The general frailty factor showed no evidence of a causal effect on AD. The unhealthy lifestyle frailty domain increased AD risk in UVMR (OR = 6.60, 95% CI: 2.36-18.50, q = 0.021 and OR = 3.12, 95% CI: 1.57-6.19, q = 0.001), but these effects attenuated substantially in MVMR, with betas reduced by ∼66-94% and ORs falling to ∼1.1-1.5 (non-significant), consistent with overlap with socioeconomic pathways. The disability frailty domain was nominally protective in UVMR, but positively associated with AD in MVMR (OR = 1.69, 95% CI: 1.21-2.36, q = 0.007).
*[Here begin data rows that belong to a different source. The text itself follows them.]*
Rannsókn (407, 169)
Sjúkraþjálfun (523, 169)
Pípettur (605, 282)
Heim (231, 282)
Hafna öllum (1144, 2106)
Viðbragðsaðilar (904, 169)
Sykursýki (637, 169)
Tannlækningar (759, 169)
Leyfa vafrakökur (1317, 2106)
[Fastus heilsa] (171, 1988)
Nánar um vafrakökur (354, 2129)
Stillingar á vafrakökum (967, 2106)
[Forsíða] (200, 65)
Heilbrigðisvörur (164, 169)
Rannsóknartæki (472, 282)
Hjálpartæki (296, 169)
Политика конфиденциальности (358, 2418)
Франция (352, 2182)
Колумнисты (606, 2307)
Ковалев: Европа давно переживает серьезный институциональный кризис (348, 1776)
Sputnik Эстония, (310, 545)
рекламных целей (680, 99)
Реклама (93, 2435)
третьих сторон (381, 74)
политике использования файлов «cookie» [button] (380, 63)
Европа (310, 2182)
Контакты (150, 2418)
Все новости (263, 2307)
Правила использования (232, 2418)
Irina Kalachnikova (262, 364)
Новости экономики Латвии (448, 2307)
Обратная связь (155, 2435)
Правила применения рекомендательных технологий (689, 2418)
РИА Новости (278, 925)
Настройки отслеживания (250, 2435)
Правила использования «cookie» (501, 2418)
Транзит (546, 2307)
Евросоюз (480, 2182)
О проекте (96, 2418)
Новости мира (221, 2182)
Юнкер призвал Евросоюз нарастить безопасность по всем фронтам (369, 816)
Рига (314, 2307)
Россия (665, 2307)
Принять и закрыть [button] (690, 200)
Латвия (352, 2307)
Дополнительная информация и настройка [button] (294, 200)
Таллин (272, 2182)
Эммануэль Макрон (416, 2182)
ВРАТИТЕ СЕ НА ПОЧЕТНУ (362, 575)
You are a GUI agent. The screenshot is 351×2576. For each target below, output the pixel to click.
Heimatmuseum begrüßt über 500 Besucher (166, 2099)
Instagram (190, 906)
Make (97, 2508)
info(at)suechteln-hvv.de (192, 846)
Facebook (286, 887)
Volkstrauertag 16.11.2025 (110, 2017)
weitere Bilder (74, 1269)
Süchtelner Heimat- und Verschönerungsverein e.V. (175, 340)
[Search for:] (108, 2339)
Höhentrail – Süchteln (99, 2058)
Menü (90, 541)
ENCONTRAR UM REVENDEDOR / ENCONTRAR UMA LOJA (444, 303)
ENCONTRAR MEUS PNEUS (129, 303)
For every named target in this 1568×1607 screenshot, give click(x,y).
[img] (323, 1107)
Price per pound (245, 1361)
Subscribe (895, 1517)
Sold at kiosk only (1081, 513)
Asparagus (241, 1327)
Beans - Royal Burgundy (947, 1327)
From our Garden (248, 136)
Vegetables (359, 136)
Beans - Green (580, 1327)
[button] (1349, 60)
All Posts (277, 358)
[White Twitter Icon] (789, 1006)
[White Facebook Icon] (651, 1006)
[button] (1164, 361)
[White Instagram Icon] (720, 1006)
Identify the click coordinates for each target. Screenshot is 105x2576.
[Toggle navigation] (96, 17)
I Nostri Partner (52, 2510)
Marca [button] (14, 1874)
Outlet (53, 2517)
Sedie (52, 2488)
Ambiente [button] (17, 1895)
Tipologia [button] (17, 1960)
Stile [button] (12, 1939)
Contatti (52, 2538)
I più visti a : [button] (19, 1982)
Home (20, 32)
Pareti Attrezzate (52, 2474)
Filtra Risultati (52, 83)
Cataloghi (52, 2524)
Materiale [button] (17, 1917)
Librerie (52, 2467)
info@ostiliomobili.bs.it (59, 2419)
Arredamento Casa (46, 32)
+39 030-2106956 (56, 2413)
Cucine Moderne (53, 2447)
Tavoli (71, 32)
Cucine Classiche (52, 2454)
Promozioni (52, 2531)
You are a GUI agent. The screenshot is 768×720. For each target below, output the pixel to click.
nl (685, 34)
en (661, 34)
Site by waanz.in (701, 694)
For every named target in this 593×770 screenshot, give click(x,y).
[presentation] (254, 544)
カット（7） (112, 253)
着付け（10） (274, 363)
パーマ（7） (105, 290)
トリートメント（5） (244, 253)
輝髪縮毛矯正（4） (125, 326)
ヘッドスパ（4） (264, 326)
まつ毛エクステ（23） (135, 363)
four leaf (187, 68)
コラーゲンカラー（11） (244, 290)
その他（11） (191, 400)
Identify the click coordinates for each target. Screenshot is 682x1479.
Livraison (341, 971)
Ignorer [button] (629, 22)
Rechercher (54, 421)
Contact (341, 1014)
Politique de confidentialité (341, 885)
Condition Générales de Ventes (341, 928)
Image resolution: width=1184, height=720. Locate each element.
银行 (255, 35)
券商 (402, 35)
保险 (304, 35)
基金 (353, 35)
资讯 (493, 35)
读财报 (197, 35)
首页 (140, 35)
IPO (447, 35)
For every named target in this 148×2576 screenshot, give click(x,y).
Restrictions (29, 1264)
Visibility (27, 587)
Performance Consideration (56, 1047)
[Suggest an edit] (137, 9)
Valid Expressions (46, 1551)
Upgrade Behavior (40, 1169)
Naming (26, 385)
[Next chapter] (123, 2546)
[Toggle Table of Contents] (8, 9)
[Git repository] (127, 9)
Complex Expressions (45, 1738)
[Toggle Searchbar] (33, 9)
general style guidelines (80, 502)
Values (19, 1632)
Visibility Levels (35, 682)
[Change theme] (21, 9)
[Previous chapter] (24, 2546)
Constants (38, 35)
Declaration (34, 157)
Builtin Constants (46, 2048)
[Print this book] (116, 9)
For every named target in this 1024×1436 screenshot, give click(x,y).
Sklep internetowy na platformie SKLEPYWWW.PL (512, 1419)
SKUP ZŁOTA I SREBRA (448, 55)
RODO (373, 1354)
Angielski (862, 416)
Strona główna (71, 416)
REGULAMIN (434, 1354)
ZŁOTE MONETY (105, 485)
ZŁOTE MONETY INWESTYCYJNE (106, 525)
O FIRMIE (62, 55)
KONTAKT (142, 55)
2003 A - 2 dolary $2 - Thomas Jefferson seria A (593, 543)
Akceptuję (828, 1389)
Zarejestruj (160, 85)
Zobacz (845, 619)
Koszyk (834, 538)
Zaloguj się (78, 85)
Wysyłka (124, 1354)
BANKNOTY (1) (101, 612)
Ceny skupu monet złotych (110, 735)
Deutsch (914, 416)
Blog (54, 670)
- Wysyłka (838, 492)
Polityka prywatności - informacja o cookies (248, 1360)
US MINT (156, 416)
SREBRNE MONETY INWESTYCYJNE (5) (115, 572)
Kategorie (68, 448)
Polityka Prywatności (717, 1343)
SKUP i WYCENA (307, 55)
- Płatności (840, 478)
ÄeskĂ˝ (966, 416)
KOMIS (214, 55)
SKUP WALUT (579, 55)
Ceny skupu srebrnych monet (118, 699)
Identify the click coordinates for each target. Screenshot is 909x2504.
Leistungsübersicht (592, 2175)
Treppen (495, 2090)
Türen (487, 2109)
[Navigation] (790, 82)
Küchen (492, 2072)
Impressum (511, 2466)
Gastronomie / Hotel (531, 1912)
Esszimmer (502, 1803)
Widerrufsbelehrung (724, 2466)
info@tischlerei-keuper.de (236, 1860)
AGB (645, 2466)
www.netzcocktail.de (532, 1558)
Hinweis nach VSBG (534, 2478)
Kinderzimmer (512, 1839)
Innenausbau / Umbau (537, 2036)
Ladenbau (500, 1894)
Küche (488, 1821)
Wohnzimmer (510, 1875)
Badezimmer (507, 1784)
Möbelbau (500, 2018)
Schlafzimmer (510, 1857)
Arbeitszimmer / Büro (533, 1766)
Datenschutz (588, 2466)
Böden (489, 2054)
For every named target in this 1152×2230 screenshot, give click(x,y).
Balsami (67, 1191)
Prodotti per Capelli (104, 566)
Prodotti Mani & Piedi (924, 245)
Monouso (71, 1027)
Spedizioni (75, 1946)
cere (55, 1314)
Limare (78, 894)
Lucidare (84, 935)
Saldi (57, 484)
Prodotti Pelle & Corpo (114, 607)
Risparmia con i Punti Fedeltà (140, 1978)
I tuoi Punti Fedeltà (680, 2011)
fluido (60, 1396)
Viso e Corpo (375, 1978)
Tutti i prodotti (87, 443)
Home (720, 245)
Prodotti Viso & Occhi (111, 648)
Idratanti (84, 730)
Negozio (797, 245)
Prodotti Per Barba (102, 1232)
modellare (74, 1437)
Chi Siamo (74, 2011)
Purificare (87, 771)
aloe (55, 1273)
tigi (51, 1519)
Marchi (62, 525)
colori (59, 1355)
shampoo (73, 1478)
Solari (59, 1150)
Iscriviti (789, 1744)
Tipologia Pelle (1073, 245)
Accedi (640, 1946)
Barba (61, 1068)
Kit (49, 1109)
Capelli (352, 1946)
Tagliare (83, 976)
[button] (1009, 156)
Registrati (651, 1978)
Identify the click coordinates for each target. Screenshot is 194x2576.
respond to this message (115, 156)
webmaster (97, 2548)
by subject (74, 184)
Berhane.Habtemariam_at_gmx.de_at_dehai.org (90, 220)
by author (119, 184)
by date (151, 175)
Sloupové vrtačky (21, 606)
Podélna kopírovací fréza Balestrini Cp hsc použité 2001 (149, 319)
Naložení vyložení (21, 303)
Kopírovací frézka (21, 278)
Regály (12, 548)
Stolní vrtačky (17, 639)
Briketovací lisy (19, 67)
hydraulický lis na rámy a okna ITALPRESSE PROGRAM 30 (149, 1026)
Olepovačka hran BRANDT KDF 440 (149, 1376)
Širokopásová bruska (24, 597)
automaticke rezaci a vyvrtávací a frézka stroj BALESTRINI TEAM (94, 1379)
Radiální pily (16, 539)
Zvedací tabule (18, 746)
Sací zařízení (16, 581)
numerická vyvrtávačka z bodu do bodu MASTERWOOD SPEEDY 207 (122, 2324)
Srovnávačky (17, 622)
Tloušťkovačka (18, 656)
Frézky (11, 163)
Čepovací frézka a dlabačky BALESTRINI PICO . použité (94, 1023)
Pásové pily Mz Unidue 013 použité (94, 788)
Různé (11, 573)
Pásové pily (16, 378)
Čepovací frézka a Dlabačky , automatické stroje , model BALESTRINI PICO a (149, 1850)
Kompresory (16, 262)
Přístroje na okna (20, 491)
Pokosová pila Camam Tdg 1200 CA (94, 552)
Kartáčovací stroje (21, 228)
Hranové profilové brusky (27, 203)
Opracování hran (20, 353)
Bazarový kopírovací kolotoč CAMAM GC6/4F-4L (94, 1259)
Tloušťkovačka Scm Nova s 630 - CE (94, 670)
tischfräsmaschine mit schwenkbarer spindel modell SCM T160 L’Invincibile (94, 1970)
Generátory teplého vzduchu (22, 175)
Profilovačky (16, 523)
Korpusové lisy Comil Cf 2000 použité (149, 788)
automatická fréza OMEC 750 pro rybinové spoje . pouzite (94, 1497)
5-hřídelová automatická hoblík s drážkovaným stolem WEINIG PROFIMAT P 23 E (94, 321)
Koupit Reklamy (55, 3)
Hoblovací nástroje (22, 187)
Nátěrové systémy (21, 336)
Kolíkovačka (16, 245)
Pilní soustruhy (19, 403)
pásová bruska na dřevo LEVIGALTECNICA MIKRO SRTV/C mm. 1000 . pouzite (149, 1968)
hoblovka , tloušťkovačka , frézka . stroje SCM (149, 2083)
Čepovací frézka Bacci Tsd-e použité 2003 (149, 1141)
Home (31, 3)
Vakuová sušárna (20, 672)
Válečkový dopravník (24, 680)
The poorer cognition frailty domain increased AD risk in MVMR when adjusted for education and income (OR = 1.55, 95% CI: 1.12-2.15, q = 0.025), though this effect attenuated by ∼37% with further adjustment for longevity. Sensitivity analyses indicated that this cognition-AD signal was partly driven by SNPs in SPI1, a well-established AD risk locus, consistent with pleiotropic overlap rather than an independent domain. No reverse effects were observed.

Conclusions

Frailty comprises genetically distinct domains with differential causal relevance for AD. These findings highlight disability-related frailty as a potential causal contributor to AD, whereas cognitive frailty is likely predominantly driven by shared aetiology, -underscoring the need to move beyond composite frailty indices when evaluating dementia risk.